Thursday, March 30, 2017
Paul informed the Corinthian assembly that they possessed the different miraculous gifts of the Spirit (1 Corinthians 12:11-14). This allowed them to teach God’s word. The Spirit reminded them of things which they had forgotten (John 16:26). He revealed things concerning the future (John 14:26). Yet inspiration did not guarantee that one would fully understand and follow what was being taught.
Peter informs his readers, “our beloved brother Paul . . . has written to you, as also in all his epistles, . . . in which are some things hard to understand” 2 Peter 3:15-16 (NKJV).
Possessing the Holy Spirit did not make one a mental giant! Although inspired prophets and teachers were in the Corinthian assembly, division closed their minds to the truth and confusion reigned (1 Corinthians 14:40). Paul was concerned that they might disregard his letter. Inspiration did not always produce the results an inspired apostle or prophet desired. Peter stated, “In truth I perceive that God shows no partiality. But in every nation whoever fears Him and works righteousness is accepted by Him” Acts 10:34-35 (NKJV), yet his fear of what Jewish brethren thought, caused him to be in conflict with the truth he had formerly mentioned (Galatians 2:11-14)!
Today, one may carry a Bible under his arm, or have a Bible app on his phone, but still keep sin in his heart. One may claim holiness because he is “a member of the church,” but bring shame and reproach upon the name displayed on the street sign or church building. One may proudly wear his Sunday best for four hours each week, yet live as if there is no God the rest of the time.

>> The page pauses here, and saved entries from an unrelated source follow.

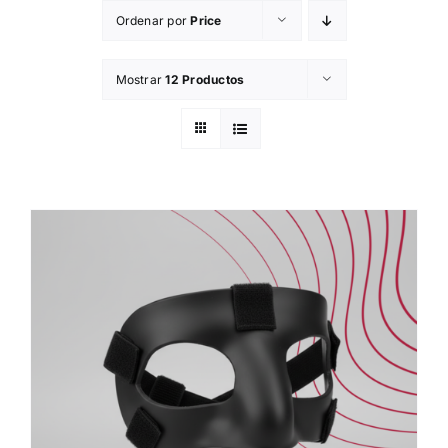
Skip
Ordenar por
Price
to
content
Mostrar
12 Productos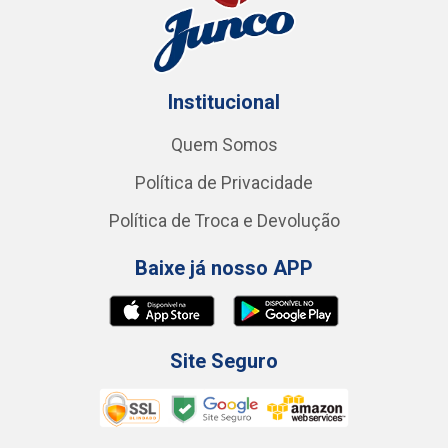
Institucional
Quem Somos
Política de Privacidade
Política de Troca e Devolução
Baixe já nosso APP
Site Seguro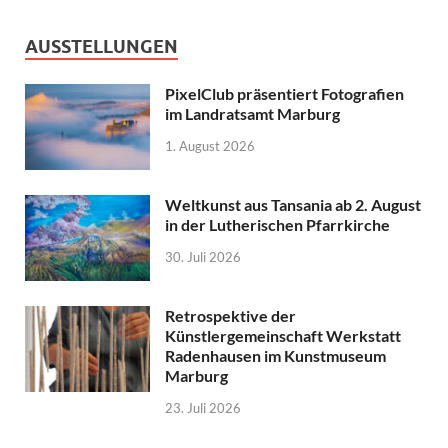
AUSSTELLUNGEN
PixelClub präsentiert Fotografien
im Landratsamt Marburg
1. August 2026
Weltkunst aus Tansania ab 2. August
in der Lutherischen Pfarrkirche
30. Juli 2026
Retrospektive der
Künstlergemeinschaft Werkstatt
Radenhausen im Kunstmuseum
Marburg
23. Juli 2026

Some Jewish brethren portrayed Paul in a bad light even though he was an apostle of Jesus. They had little or no respect for his apostolic authority nor the Spirit’s instruction given through him. He even warned the Corinthian saints, “Now some are puffed up, as though I were not coming to you. But I will come to you shortly, if the Lord wills, and I will know, not the word of those who are puffed up, but the power. For the kingdom of God is not in word but in power. What do you want? Shall I come to you with a rod, or in love and a spirit of gentleness?” 1 Corinthians 4:18-21 (NKJV).
If folks could misunderstand the inspired words spoken by an apostle in the first century, it follows that the same thing can happen today when those who hear that inspired word, reject it. Hearing is one thing. Applying it is another.
“My brothers, if a person claims that he has faith, but he will not serve God, what good is that kind of faith? Can a ‘faith’ like that save him!? . . . So, faith is dead, when it is alone and will not act.” (James 2:14, 17 IEB).